→ What to do: Search each line of the data for the word "上下拡大"; copy every line where it is found.
### Material shown
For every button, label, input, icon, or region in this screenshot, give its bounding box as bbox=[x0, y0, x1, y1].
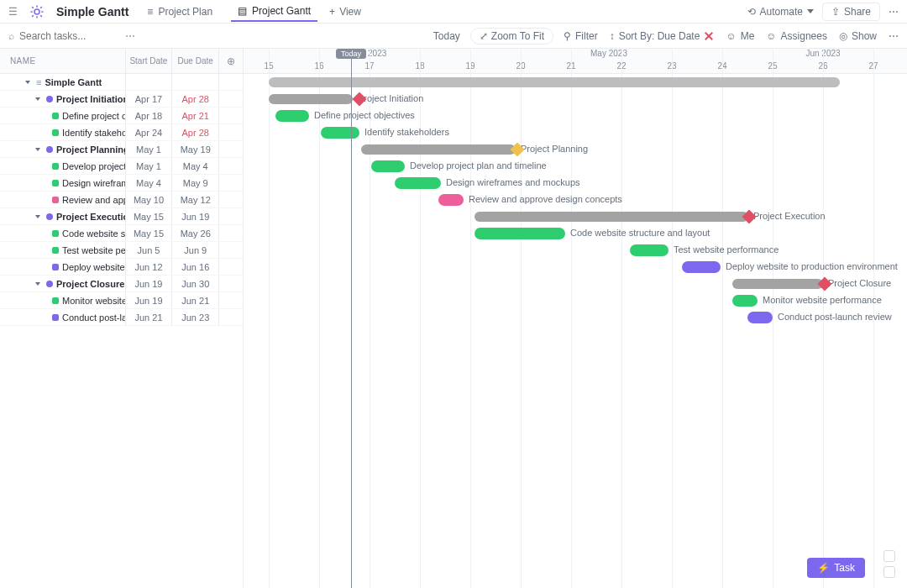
task-name-cell[interactable]: Design wireframes and mockups bbox=[0, 175, 126, 191]
filter-button[interactable]: ⚲ Filter bbox=[564, 30, 598, 42]
due-date-cell[interactable]: Apr 28 bbox=[172, 91, 219, 107]
due-date-cell[interactable]: May 19 bbox=[172, 141, 219, 157]
status-square-icon[interactable] bbox=[52, 180, 59, 186]
due-date-cell[interactable]: Jun 19 bbox=[172, 208, 219, 224]
task-name-cell[interactable]: Test website performance bbox=[0, 242, 126, 258]
gantt-bar[interactable] bbox=[395, 177, 441, 189]
task-row[interactable]: Project PlanningMay 1May 19 bbox=[0, 141, 243, 158]
caret-down-icon[interactable] bbox=[35, 97, 40, 101]
task-row[interactable]: Identify stakeholdersApr 24Apr 28 bbox=[0, 124, 243, 141]
task-row[interactable]: Code website structure and layoutMay 15M… bbox=[0, 225, 243, 242]
me-button[interactable]: ☺ Me bbox=[726, 30, 754, 42]
gantt-bar[interactable] bbox=[732, 279, 823, 289]
start-date-cell[interactable]: May 15 bbox=[126, 208, 173, 224]
gantt-bar[interactable] bbox=[474, 212, 748, 222]
share-button[interactable]: ⇪ Share bbox=[822, 3, 880, 21]
tab-project-gantt[interactable]: ▤ Project Gantt bbox=[231, 2, 317, 22]
show-button[interactable]: ◎ Show bbox=[839, 30, 877, 42]
task-name-cell[interactable]: Project Planning bbox=[0, 141, 126, 157]
due-date-cell[interactable]: Jun 23 bbox=[172, 309, 219, 325]
caret-down-icon[interactable] bbox=[35, 215, 40, 218]
start-date-cell[interactable]: Apr 18 bbox=[126, 108, 173, 123]
sidebar-toggle-icon[interactable]: ☰ bbox=[8, 6, 18, 18]
due-date-cell[interactable]: Jun 21 bbox=[172, 292, 219, 308]
task-row[interactable]: Test website performanceJun 5Jun 9 bbox=[0, 242, 243, 259]
start-date-cell[interactable]: Jun 19 bbox=[126, 292, 173, 308]
task-row[interactable]: ≡Simple Gantt bbox=[0, 74, 243, 91]
task-row[interactable]: Project ClosureJun 19Jun 30 bbox=[0, 276, 243, 292]
sort-button[interactable]: ↕ Sort By: Due Date bbox=[610, 30, 715, 42]
more-icon[interactable]: ⋯ bbox=[889, 6, 899, 18]
start-date-cell[interactable]: May 4 bbox=[126, 175, 173, 191]
column-due-header[interactable]: Due Date bbox=[172, 49, 219, 73]
search-input[interactable] bbox=[19, 30, 120, 42]
clear-sort-icon[interactable] bbox=[704, 31, 714, 41]
gantt-bar[interactable] bbox=[269, 77, 840, 87]
due-date-cell[interactable] bbox=[172, 74, 219, 90]
due-date-cell[interactable]: Jun 30 bbox=[172, 276, 219, 291]
tab-project-plan[interactable]: ≡ Project Plan bbox=[140, 3, 219, 21]
gantt-bar[interactable] bbox=[630, 244, 668, 256]
new-task-button[interactable]: ⚡ Task bbox=[807, 558, 865, 578]
due-date-cell[interactable]: May 9 bbox=[172, 175, 219, 191]
due-date-cell[interactable]: Apr 28 bbox=[172, 124, 219, 140]
start-date-cell[interactable]: May 15 bbox=[126, 225, 173, 241]
task-row[interactable]: Monitor website performanceJun 19Jun 21 bbox=[0, 292, 243, 309]
start-date-cell[interactable]: May 1 bbox=[126, 158, 173, 174]
status-square-icon[interactable] bbox=[52, 129, 59, 136]
start-date-cell[interactable]: Jun 19 bbox=[126, 276, 173, 291]
gantt-bar[interactable] bbox=[438, 194, 464, 206]
task-name-cell[interactable]: Project Execution bbox=[0, 208, 126, 224]
assignees-button[interactable]: ☺ Assignees bbox=[766, 30, 827, 42]
gantt-bar[interactable] bbox=[747, 312, 773, 323]
add-view-button[interactable]: + View bbox=[329, 6, 361, 18]
more-icon[interactable]: ⋯ bbox=[125, 30, 135, 42]
due-date-cell[interactable]: Apr 21 bbox=[172, 108, 219, 123]
task-name-cell[interactable]: Conduct post-launch review bbox=[0, 309, 126, 325]
task-name-cell[interactable]: Identify stakeholders bbox=[0, 124, 126, 140]
start-date-cell[interactable] bbox=[126, 74, 173, 90]
gantt-bar[interactable] bbox=[275, 110, 309, 122]
gantt-bar[interactable] bbox=[371, 160, 405, 172]
due-date-cell[interactable]: May 26 bbox=[172, 225, 219, 241]
start-date-cell[interactable]: Apr 24 bbox=[126, 124, 173, 140]
status-square-icon[interactable] bbox=[52, 247, 59, 254]
status-square-icon[interactable] bbox=[52, 314, 59, 321]
gantt-bar[interactable] bbox=[321, 127, 359, 139]
gantt-bar[interactable] bbox=[269, 94, 353, 104]
due-date-cell[interactable]: May 12 bbox=[172, 192, 219, 207]
start-date-cell[interactable]: Jun 21 bbox=[126, 309, 173, 325]
column-name-header[interactable]: NAME bbox=[0, 49, 126, 73]
status-square-icon[interactable] bbox=[52, 297, 59, 304]
task-row[interactable]: Project InitiationApr 17Apr 28 bbox=[0, 91, 243, 108]
task-name-cell[interactable]: Develop project plan and timeline bbox=[0, 158, 126, 174]
task-row[interactable]: Project ExecutionMay 15Jun 19 bbox=[0, 208, 243, 225]
start-date-cell[interactable]: May 10 bbox=[126, 192, 173, 207]
task-row[interactable]: Develop project plan and timelineMay 1Ma… bbox=[0, 158, 243, 175]
start-date-cell[interactable]: Apr 17 bbox=[126, 91, 173, 107]
task-row[interactable]: Review and approve design conceptsMay 10… bbox=[0, 192, 243, 208]
timeline-pane[interactable]: Apr 2023May 2023Jun 2023Jul 2023 1516171… bbox=[244, 49, 907, 588]
automate-button[interactable]: ⟲ Automate bbox=[747, 6, 814, 18]
start-date-cell[interactable]: Jun 5 bbox=[126, 242, 173, 258]
task-row[interactable]: Conduct post-launch reviewJun 21Jun 23 bbox=[0, 309, 243, 326]
start-date-cell[interactable]: Jun 12 bbox=[126, 259, 173, 275]
task-row[interactable]: Define project objectivesApr 18Apr 21 bbox=[0, 108, 243, 124]
fab-1[interactable] bbox=[883, 550, 895, 562]
caret-down-icon[interactable] bbox=[35, 282, 40, 286]
fab-2[interactable] bbox=[883, 566, 895, 578]
status-square-icon[interactable] bbox=[52, 197, 59, 203]
today-button[interactable]: Today bbox=[433, 30, 460, 42]
start-date-cell[interactable]: May 1 bbox=[126, 141, 173, 157]
due-date-cell[interactable]: May 4 bbox=[172, 158, 219, 174]
column-start-header[interactable]: Start Date bbox=[126, 49, 173, 73]
task-name-cell[interactable]: Define project objectives bbox=[0, 108, 126, 123]
caret-down-icon[interactable] bbox=[35, 148, 40, 151]
status-square-icon[interactable] bbox=[52, 163, 59, 170]
task-name-cell[interactable]: Review and approve design concepts bbox=[0, 192, 126, 207]
task-name-cell[interactable]: Project Initiation bbox=[0, 91, 126, 107]
gantt-bar[interactable] bbox=[361, 144, 516, 155]
status-square-icon[interactable] bbox=[52, 113, 59, 119]
task-name-cell[interactable]: Project Closure bbox=[0, 276, 126, 291]
task-name-cell[interactable]: Monitor website performance bbox=[0, 292, 126, 308]
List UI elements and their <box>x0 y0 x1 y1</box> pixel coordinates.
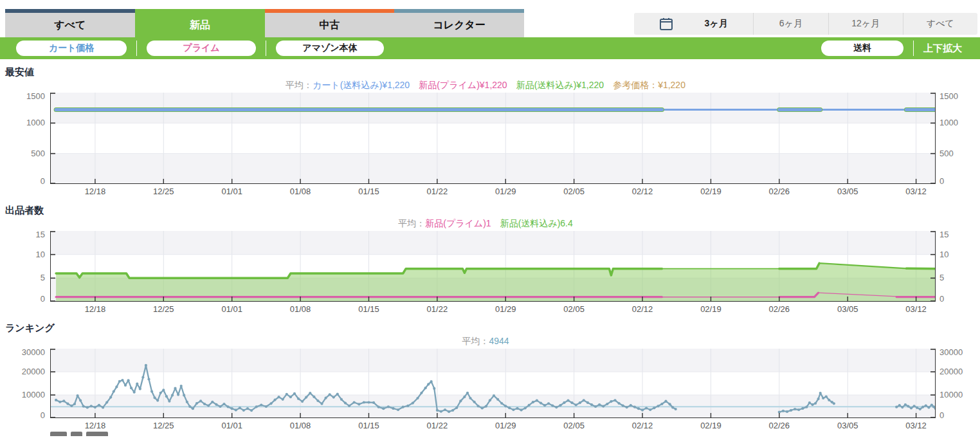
axis-tick-label: 01/22 <box>415 304 460 314</box>
axis-tick-label: 02/26 <box>757 187 802 196</box>
section-title-lowest-price: 最安値 <box>5 66 980 78</box>
cart-price-button[interactable]: カート価格 <box>16 41 127 56</box>
ranking-chart-legend: 平均：4944 <box>0 335 980 347</box>
legend-item: 新品(プライム)¥1,220 <box>419 80 507 90</box>
axis-tick-label: 01/01 <box>210 421 255 430</box>
axis-tick-label: 15 <box>939 230 948 239</box>
period-option-3m[interactable]: 3ヶ月 <box>679 13 753 35</box>
price-tracker-app: すべて新品中古コレクター 3ヶ月6ヶ月12ヶ月すべて カート価格プライムアマゾン… <box>0 0 980 440</box>
ranking-plot-area[interactable] <box>50 349 936 418</box>
ranking-chart: 0100002000030000 0100002000030000 <box>0 349 980 418</box>
period-option-6m[interactable]: 6ヶ月 <box>753 13 828 35</box>
axis-tick-label: 03/05 <box>825 304 870 314</box>
tab-used[interactable]: 中古 <box>265 9 395 37</box>
axis-tick-label: 1500 <box>26 91 45 101</box>
amazon-button[interactable]: アマゾン本体 <box>276 41 384 56</box>
axis-tick-label: 03/12 <box>894 187 939 196</box>
axis-tick-label: 03/05 <box>825 421 870 430</box>
axis-tick-label: 01/29 <box>483 187 528 196</box>
sellers-chart-legend: 平均：新品(プライム)1新品(送料込み)6.4 <box>0 217 980 230</box>
axis-tick-label: 02/05 <box>552 421 597 430</box>
axis-tick-label: 01/01 <box>210 304 255 314</box>
axis-tick-label: 02/19 <box>688 187 733 196</box>
axis-tick-label: 12/18 <box>73 421 118 430</box>
tab-collector[interactable]: コレクター <box>394 9 524 37</box>
ranking-y-axis-left: 0100002000030000 <box>0 349 50 418</box>
axis-tick-label: 1000 <box>939 118 958 127</box>
legend-item: 参考価格：¥1,220 <box>613 80 685 90</box>
period-selector: 3ヶ月6ヶ月12ヶ月すべて <box>634 13 977 35</box>
price-plot-area[interactable] <box>50 93 936 184</box>
tab-all[interactable]: すべて <box>5 9 135 37</box>
ranking-x-axis: 12/1812/2501/0101/0801/1501/2201/2902/05… <box>0 418 980 432</box>
axis-tick-label: 03/12 <box>894 304 939 314</box>
axis-tick-label: 1500 <box>939 91 958 101</box>
axis-tick-label: 01/29 <box>483 421 528 430</box>
sellers-x-axis: 12/1812/2501/0101/0801/1501/2201/2902/05… <box>0 302 980 315</box>
axis-tick-label: 02/26 <box>757 304 802 314</box>
price-y-axis-right: 050010001500 <box>936 93 980 184</box>
axis-tick-label: 02/12 <box>620 304 665 314</box>
axis-tick-label: 12/18 <box>73 304 118 314</box>
top-strip <box>0 0 980 9</box>
axis-tick-label: 01/08 <box>278 421 323 430</box>
legend-prefix: 平均： <box>462 336 489 346</box>
shipping-toggle-button[interactable]: 送料 <box>821 41 903 56</box>
axis-tick-label: 02/12 <box>620 421 665 430</box>
chart-toolbar: カート価格プライムアマゾン本体 送料 上下拡大 <box>0 37 980 59</box>
axis-tick-label: 500 <box>31 149 45 158</box>
axis-tick-label: 01/08 <box>278 304 323 314</box>
prime-button[interactable]: プライム <box>147 41 256 56</box>
calendar-icon[interactable] <box>634 13 679 35</box>
sellers-plot-area[interactable] <box>50 231 936 302</box>
axis-tick-label: 01/01 <box>210 187 255 196</box>
axis-tick-label: 1000 <box>26 118 45 127</box>
axis-tick-label: 10 <box>939 250 948 259</box>
sellers-y-axis-left: 051015 <box>0 231 50 302</box>
price-y-axis-left: 050010001500 <box>0 93 50 184</box>
axis-tick-label: 01/29 <box>483 304 528 314</box>
axis-tick-label: 5 <box>939 273 944 282</box>
price-chart-legend: 平均：カート(送料込み)¥1,220新品(プライム)¥1,220新品(送料込み)… <box>0 79 980 91</box>
legend-item: 4944 <box>489 336 509 346</box>
expand-vertical-button[interactable]: 上下拡大 <box>923 42 962 55</box>
product-tabs: すべて新品中古コレクター <box>5 9 524 37</box>
axis-tick-label: 01/15 <box>346 304 391 314</box>
period-option-12m[interactable]: 12ヶ月 <box>828 13 903 35</box>
axis-tick-label: 30000 <box>939 347 963 357</box>
period-option-all[interactable]: すべて <box>903 13 977 35</box>
axis-tick-label: 12/25 <box>141 304 186 314</box>
price-chart: 050010001500 050010001500 <box>0 93 980 184</box>
price-x-axis: 12/1812/2501/0101/0801/1501/2201/2902/05… <box>0 184 980 197</box>
axis-tick-label: 02/19 <box>688 421 733 430</box>
axis-tick-label: 20000 <box>939 367 963 376</box>
axis-tick-label: 10000 <box>22 390 45 399</box>
axis-tick-label: 02/19 <box>688 304 733 314</box>
axis-tick-label: 01/22 <box>415 187 460 196</box>
axis-tick-label: 03/12 <box>894 421 939 430</box>
section-title-ranking: ランキング <box>5 322 980 335</box>
tab-new[interactable]: 新品 <box>135 9 265 37</box>
axis-tick-label: 03/05 <box>825 187 870 196</box>
sellers-chart: 051015 051015 <box>0 231 980 302</box>
legend-item: 新品(プライム)1 <box>425 218 491 228</box>
axis-tick-label: 02/26 <box>757 421 802 430</box>
axis-tick-label: 01/08 <box>278 187 323 196</box>
axis-tick-label: 20000 <box>22 367 45 376</box>
axis-tick-label: 01/15 <box>346 187 391 196</box>
sellers-y-axis-right: 051015 <box>936 231 980 302</box>
ranking-y-axis-right: 0100002000030000 <box>936 349 980 418</box>
axis-tick-label: 10000 <box>939 390 963 399</box>
toolbar-divider <box>266 41 266 56</box>
axis-tick-label: 12/18 <box>73 187 118 196</box>
axis-tick-label: 01/15 <box>346 421 391 430</box>
axis-tick-label: 02/05 <box>552 187 597 196</box>
section-title-seller-count: 出品者数 <box>5 205 980 217</box>
legend-item: カート(送料込み)¥1,220 <box>313 80 410 90</box>
legend-item: 新品(送料込み)¥1,220 <box>516 80 604 90</box>
axis-tick-label: 02/05 <box>552 304 597 314</box>
axis-tick-label: 15 <box>36 230 45 239</box>
axis-tick-label: 01/22 <box>415 421 460 430</box>
axis-tick-label: 12/25 <box>141 187 186 196</box>
axis-tick-label: 5 <box>41 273 45 282</box>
######
→ Solution to this task:
chart-toolbar: カート価格プライムアマゾン本体 送料 上下拡大 <box>0 37 980 59</box>
expand-vertical-button[interactable]: 上下拡大 <box>923 42 962 55</box>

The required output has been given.